> [DIRECTIONS]
If a line in the entries below contains "trình", copy it.

── EXTRACTED MATERIAL ──

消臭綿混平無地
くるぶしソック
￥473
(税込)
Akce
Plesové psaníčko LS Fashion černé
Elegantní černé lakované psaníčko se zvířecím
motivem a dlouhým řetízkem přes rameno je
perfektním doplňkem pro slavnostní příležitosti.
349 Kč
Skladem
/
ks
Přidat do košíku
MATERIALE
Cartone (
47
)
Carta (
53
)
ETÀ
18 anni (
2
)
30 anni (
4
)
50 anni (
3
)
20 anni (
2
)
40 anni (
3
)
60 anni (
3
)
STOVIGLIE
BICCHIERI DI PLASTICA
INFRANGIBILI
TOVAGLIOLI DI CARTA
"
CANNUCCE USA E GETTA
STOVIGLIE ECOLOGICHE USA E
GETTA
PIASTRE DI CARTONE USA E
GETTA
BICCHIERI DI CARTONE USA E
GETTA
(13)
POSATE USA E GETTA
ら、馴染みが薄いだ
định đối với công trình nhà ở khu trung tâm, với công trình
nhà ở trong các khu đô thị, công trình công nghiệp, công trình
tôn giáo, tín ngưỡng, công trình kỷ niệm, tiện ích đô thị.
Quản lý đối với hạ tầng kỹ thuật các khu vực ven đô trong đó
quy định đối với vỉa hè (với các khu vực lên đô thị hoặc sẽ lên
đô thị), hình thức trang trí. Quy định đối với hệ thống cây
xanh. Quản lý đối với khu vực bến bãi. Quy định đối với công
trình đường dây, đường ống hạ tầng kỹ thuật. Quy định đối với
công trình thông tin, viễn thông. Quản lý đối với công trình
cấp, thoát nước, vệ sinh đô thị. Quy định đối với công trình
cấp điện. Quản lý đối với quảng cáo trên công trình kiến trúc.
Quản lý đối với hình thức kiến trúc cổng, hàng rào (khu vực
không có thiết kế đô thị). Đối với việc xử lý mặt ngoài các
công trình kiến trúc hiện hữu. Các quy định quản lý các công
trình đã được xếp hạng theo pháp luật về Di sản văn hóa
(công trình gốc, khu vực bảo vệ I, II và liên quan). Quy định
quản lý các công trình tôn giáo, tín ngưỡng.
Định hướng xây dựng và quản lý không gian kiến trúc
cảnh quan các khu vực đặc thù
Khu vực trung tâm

───
── EXTRACTED MATERIAL ──

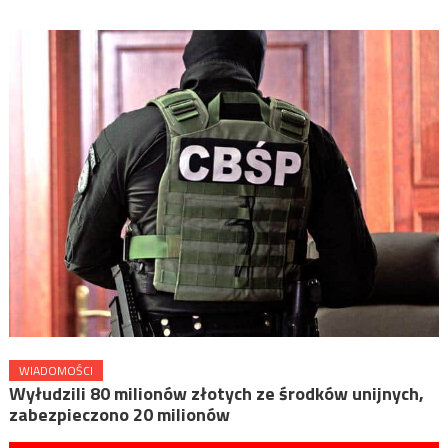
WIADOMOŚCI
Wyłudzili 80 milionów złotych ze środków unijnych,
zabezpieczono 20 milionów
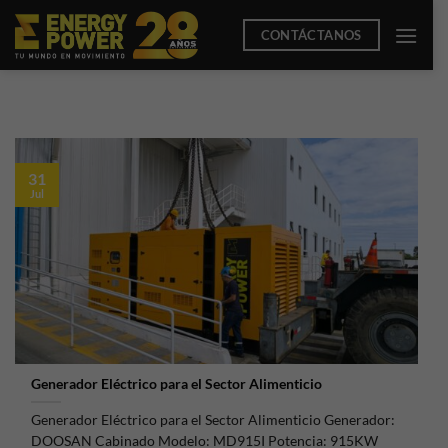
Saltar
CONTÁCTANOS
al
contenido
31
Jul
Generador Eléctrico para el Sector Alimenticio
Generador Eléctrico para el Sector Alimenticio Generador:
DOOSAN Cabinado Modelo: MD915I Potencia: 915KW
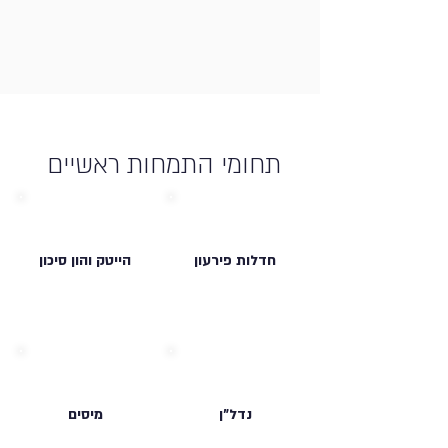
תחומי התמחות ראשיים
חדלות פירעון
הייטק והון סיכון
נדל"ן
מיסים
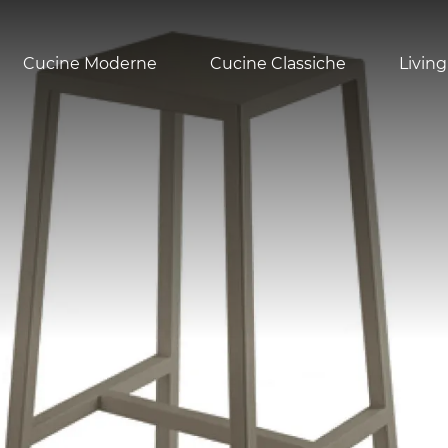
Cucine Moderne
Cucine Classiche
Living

───
── EXTRACTED MATERIAL ──

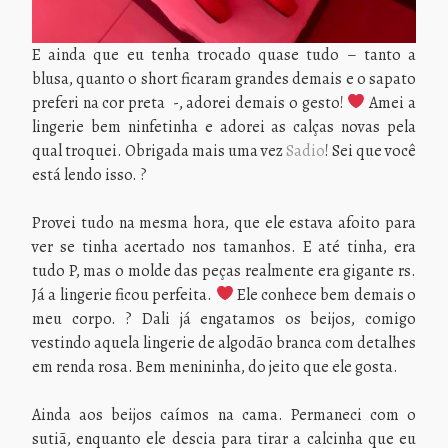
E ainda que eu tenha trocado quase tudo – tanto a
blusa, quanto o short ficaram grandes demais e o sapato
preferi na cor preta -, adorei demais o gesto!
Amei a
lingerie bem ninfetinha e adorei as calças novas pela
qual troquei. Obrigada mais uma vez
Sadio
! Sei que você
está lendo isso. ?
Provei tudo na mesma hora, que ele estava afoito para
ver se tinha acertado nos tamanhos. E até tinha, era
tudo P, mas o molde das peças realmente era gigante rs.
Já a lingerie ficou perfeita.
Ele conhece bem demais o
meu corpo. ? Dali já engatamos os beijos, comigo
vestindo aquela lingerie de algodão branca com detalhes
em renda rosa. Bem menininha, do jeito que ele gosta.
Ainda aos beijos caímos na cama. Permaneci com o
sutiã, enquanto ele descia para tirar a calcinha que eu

───

> [ANSWER TO THIS PROBLEM]
định đối với công trình nhà ở khu trung tâm, với công trình
nhà ở trong các khu đô thị, công trình công nghiệp, công trình
tôn giáo, tín ngưỡng, công trình kỷ niệm, tiện ích đô thị.
trình đường dây, đường ống hạ tầng kỹ thuật. Quy định đối với
công trình thông tin, viễn thông. Quản lý đối với công trình
cấp, thoát nước, vệ sinh đô thị. Quy định đối với công trình
cấp điện. Quản lý đối với quảng cáo trên công trình kiến trúc.
công trình kiến trúc hiện hữu. Các quy định quản lý các công
trình đã được xếp hạng theo pháp luật về Di sản văn hóa
(công trình gốc, khu vực bảo vệ I, II và liên quan). Quy định
quản lý các công trình tôn giáo, tín ngưỡng.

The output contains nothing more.